> WHAT YOU NEED TO DO
Your response should contain every line from the data below that holds the string "Uçmakdere".

--- RAW DATA Enclosed Below ---

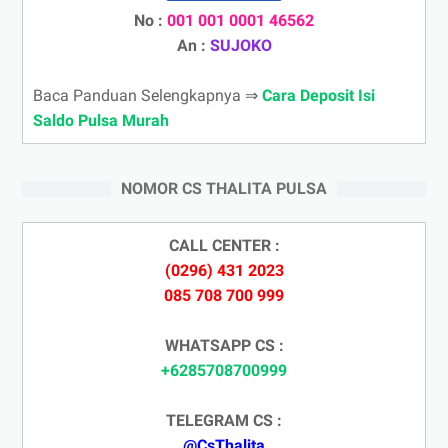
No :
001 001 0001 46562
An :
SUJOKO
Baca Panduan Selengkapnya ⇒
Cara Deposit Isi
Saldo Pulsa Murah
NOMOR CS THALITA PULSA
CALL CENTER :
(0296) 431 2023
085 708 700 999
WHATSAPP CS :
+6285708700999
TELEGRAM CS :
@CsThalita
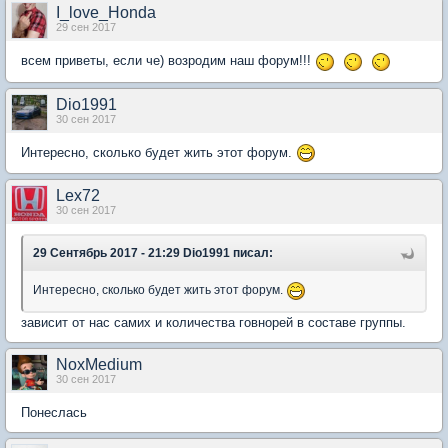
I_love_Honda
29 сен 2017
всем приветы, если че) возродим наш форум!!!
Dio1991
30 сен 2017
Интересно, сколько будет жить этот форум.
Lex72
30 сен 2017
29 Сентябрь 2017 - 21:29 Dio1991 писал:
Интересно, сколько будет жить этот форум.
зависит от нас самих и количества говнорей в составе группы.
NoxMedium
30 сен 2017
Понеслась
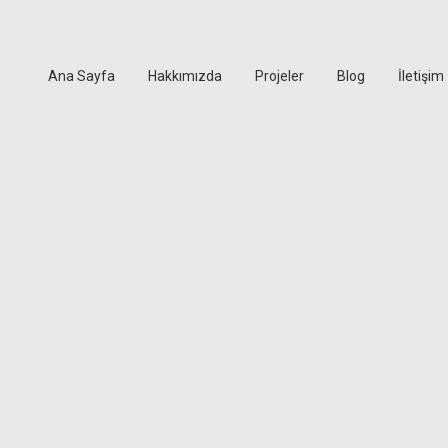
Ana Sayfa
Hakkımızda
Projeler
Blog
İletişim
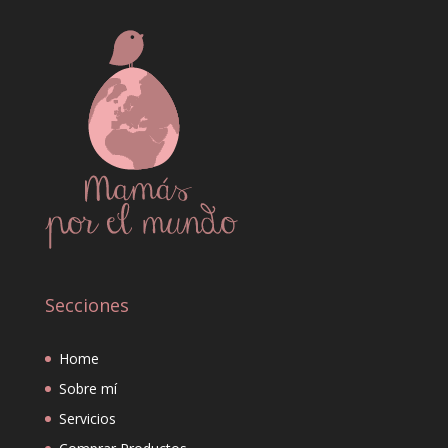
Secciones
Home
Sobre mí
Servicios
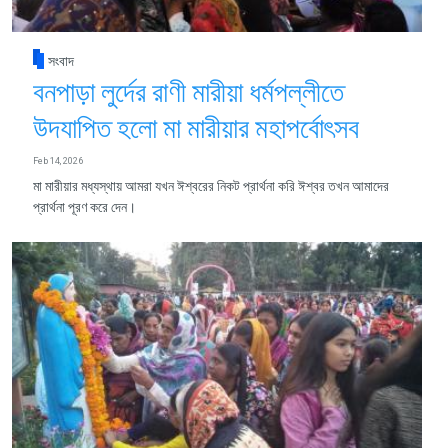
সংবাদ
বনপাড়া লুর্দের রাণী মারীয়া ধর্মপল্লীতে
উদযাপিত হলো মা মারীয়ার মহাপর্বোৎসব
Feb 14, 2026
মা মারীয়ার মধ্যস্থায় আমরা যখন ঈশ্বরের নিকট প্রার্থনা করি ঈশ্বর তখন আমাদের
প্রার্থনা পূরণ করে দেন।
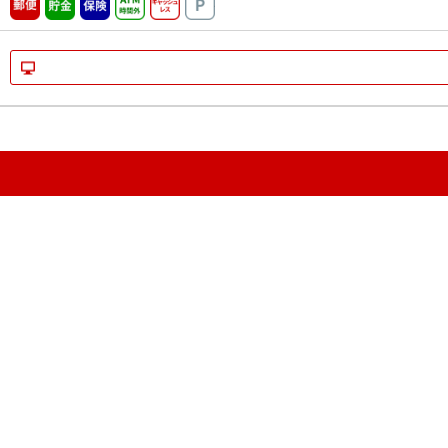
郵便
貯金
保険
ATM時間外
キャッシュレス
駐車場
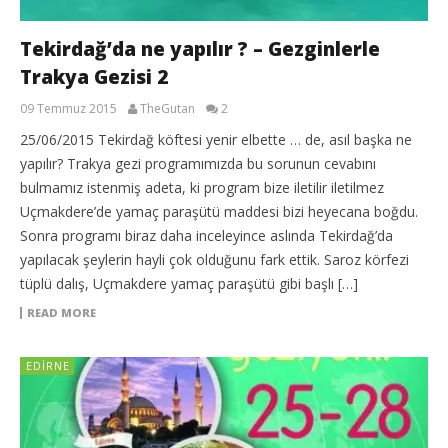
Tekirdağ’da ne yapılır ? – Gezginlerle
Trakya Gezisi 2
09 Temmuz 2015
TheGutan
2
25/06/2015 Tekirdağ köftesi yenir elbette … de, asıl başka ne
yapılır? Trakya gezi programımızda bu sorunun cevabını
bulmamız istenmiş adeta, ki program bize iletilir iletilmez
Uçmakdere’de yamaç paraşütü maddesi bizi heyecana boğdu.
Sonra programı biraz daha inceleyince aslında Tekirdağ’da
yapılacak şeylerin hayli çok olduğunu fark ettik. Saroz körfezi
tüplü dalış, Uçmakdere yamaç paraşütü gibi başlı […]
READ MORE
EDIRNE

--- End of Enclosed RAW DATA ---

> REPLY TO THE TASK
Uçmakdere’de yamaç paraşütü maddesi bizi heyecana boğdu.
tüplü dalış, Uçmakdere yamaç paraşütü gibi başlı […]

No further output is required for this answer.